0
votes

Originally, I have only one file to read with some conditions. Here is the code...

awk -vid="$name" -F',' 'BEGIN{counter=0;}{if($15=="true"){counter++}}END{print id,counter}' file1

This code worked properly.

But now, I have to read on 2 files. The only difference between the 2 files is that file2 has 1 extra column. file1 has 16 columns and file2 have 17 columns. There will be an instance that a row in file1 will exist in file2(plus the extra column)

POSSIBLE cases:

  1. a row in file1 will exist in file2(disregarding extra column)
  2. a row in file1 is different to file2
  3. a row in file1 and file2 is similar except for 15th column(true or false as seen in the condition in the code above).
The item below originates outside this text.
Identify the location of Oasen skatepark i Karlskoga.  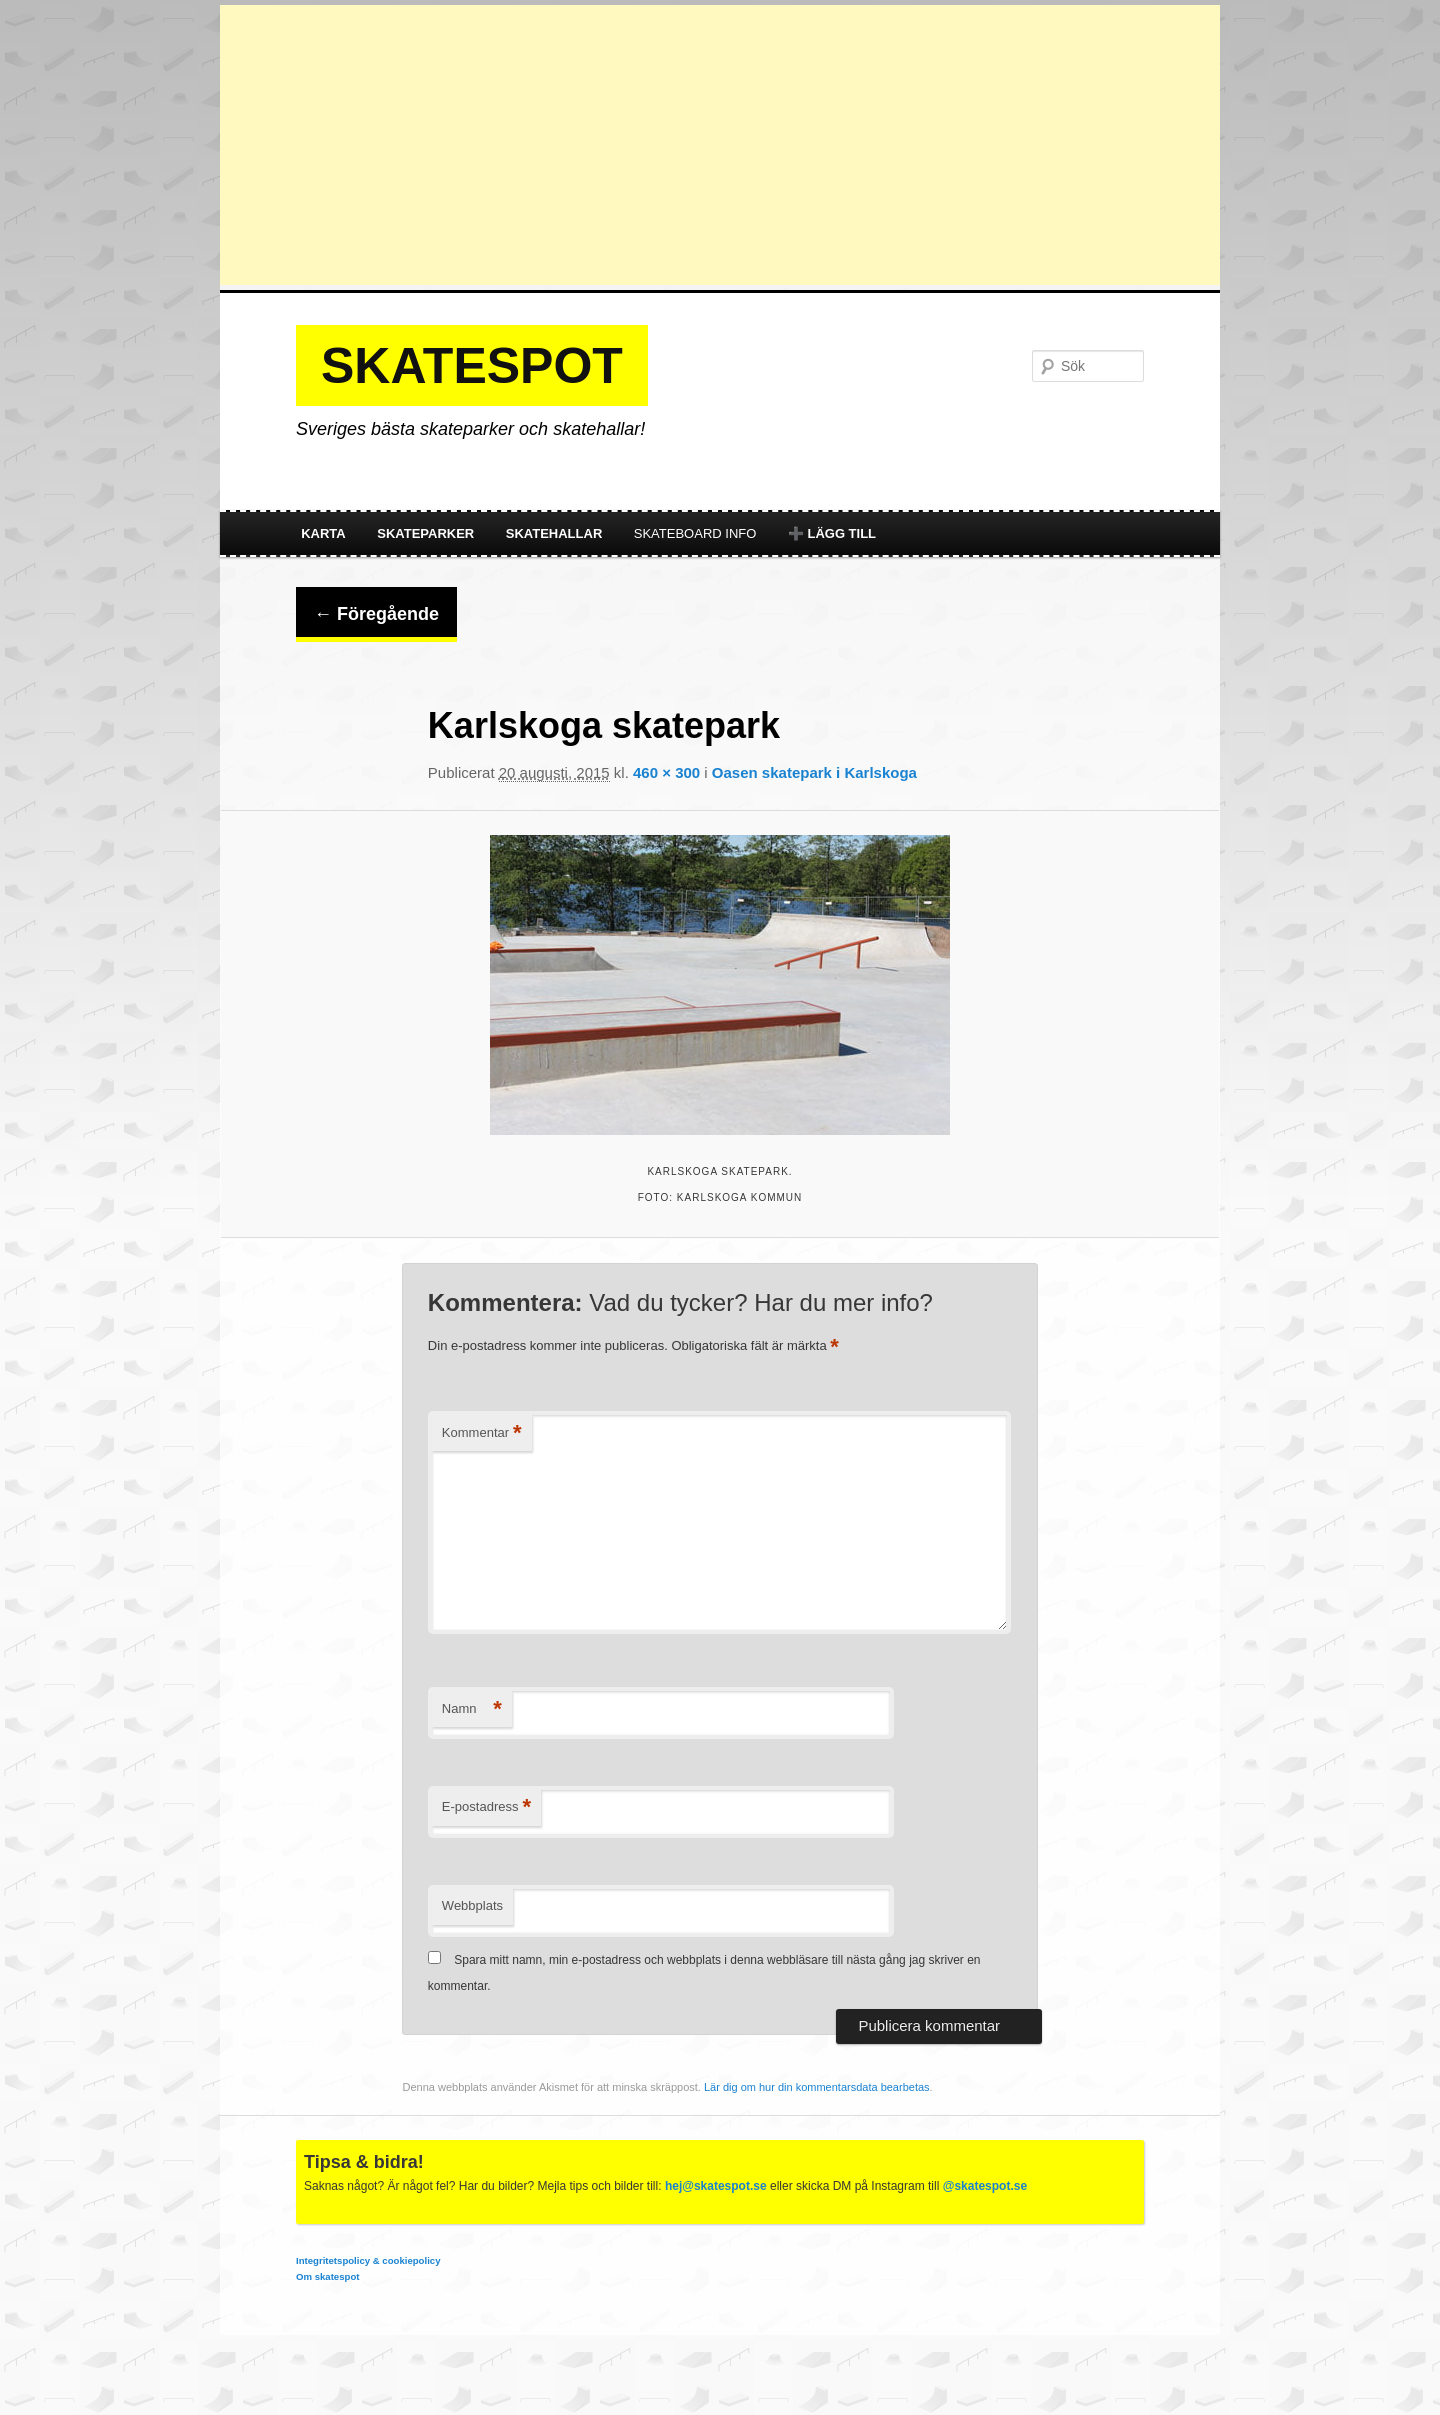 (814, 772). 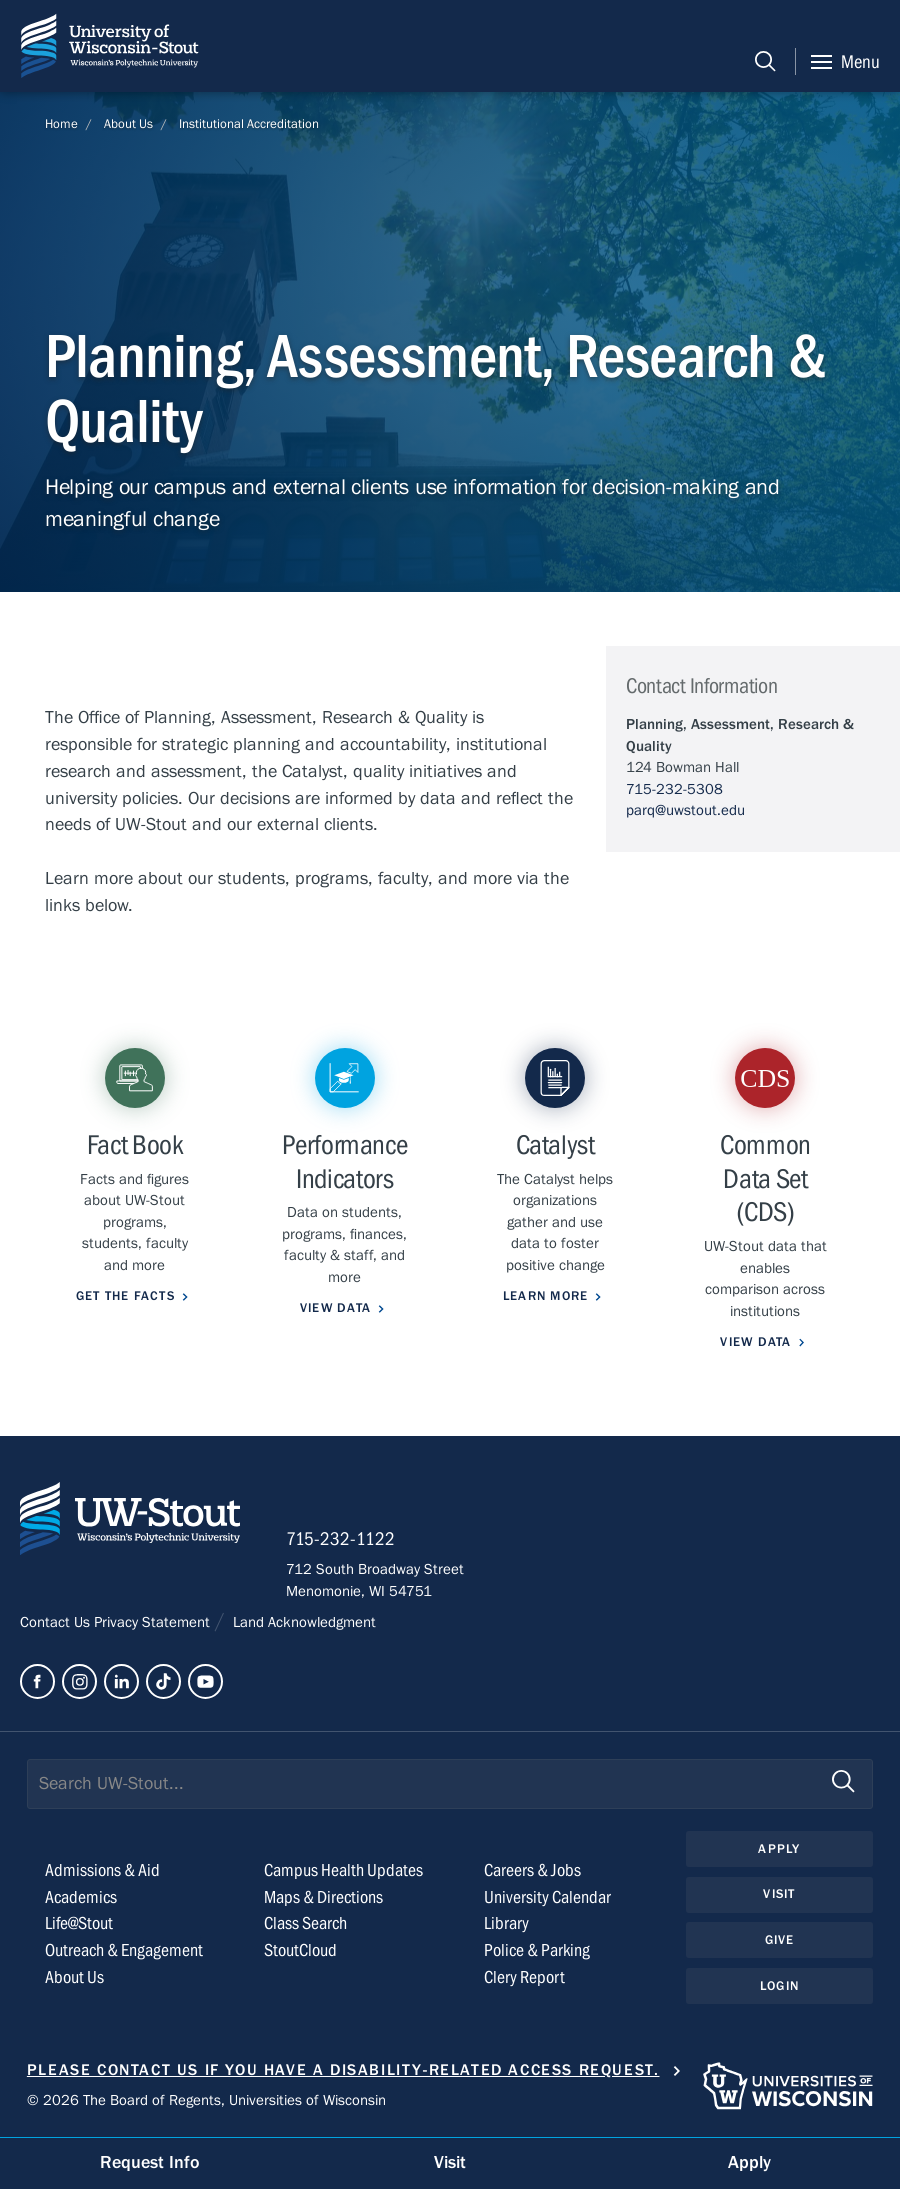  What do you see at coordinates (154, 1622) in the screenshot?
I see `Privacy Statement` at bounding box center [154, 1622].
Now, my problem is that if I add file2 to the code above, like this...

awk -vid="$name" -F',' 'BEGIN{counter=0;}{if($15=="true"){counter++}}END{print id,counter}' file1 file2

awk will count the same entry twice if that entry exists in both files.

Question: Is there any way to check the duplication aside from merging file1 and file2?

1
Please post some samples from both files and the expected output. - James Brown

1 Answers

0
votes

You may want to say something like:

awk -vid="$name" -F',' 'BEGIN{counter=0;}{if($15=="true" && !done[$1,$2,$3,$4,$5,$6,$7,$8,$9,$10,$11,$12,$13,$14]++){counter++}}END{print id,counter}' file1 file2

BTW the fragment "END{print name,counter}" in the original code shoud be a typo of "END{print id,counter}", isn't it?